Long perceived as a “moderate” member of mainline Protestantism, the recent decision by America’s largest Lutheran body to allow for homosexual relations and approve of the ordination of gays and lesbians came as a shock in some quarters.
But seasoned observers of the 5.5 million-member Evangelical Lutheran Church in America (ELCA) registered little surprise at the action; the repercussions that these decisions will have on American Lutheranism and mainline Protestantism are far less predictible. The ELCA’s decision concluded a long struggle in the denomination over the contentious issue as delegates voted by 559–451 to approve a measure allowing those involved in “publicly accountable, lifelong, monogamous, same-gender relationships” to serve as official ministers.
Many observers drew parallels between the ELCA action and the 2003 decision of the Episcopal Church to consecrate a homosexual bishop and the ensuing split this caused between the global Anglican Communion and the American denomination. But because of the more autonomous nature of Lutheran churches, the recent decision is less likely to cause a crisis in global Lutheranism.
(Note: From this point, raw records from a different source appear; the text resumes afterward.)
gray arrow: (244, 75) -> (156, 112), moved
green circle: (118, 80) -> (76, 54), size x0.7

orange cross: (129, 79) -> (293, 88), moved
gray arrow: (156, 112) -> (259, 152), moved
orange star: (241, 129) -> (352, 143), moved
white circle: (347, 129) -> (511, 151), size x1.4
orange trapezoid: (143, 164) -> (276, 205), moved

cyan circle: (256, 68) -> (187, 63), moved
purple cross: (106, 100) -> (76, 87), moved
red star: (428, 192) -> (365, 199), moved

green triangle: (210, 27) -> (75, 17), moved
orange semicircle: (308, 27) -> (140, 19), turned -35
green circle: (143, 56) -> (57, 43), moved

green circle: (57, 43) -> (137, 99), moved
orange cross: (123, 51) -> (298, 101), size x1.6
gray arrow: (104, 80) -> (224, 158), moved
Yet the new stance of the ELCA, along with that of other Lutheran bodies in Europe supporting gay rights in the church, is increasingly clashing with the traditional positions of Lutheran churches in Africa, Latin America and Asia. Since the August decision, a number of clergy and members announced their decision to leave the body.
In the weeks after the event, churches have declared themselves to be out of communion with the denomination. Ethnic congregations—mostly black, Hispanic and Asian—were opposed to this change all along and several observers have predicted that they may be among the first to leave. A late September meeting in Indianapolis will draw many of the dissenters to deliberate about their next course of action. The likely result will be a new non-geographical synod (or diocese) for traditionalist churches.
Departing congregations may join one of the newly created conservative bodies, such as Lutheran Congregations in Mission for Christ (LCMC). The LCMC, a “post-denominational” body allowing for dual affiliations, may be particularly appealing to congregations hesitant or unable to completely break ranks with the ELCA. But there may not be the protracted battles over property as in the Episcopal Church, since the ELCA allows departing congregations to leave with their buildings if they can get a two-thirds vote from their members to do so.
However, in polarized congregations, dissenters may face legal and denominational battles. Because of the moderate, “middle American” reputation of the ELCA among mainline Protestant churches, the recent decision may push other liberal denominations, such as the United Methodist Church and the Presbyterian Church (USA) (which have recently narrowly defeated gay rights measures of their own) to press further on such issues. There is some speculation that the church’s involvement with dialogues and other forms of cooperation with Roman Catholics and Eastern Orthodox and the more conservative Lutheran ChurchMissouri Synod may be adversely affected by the decision.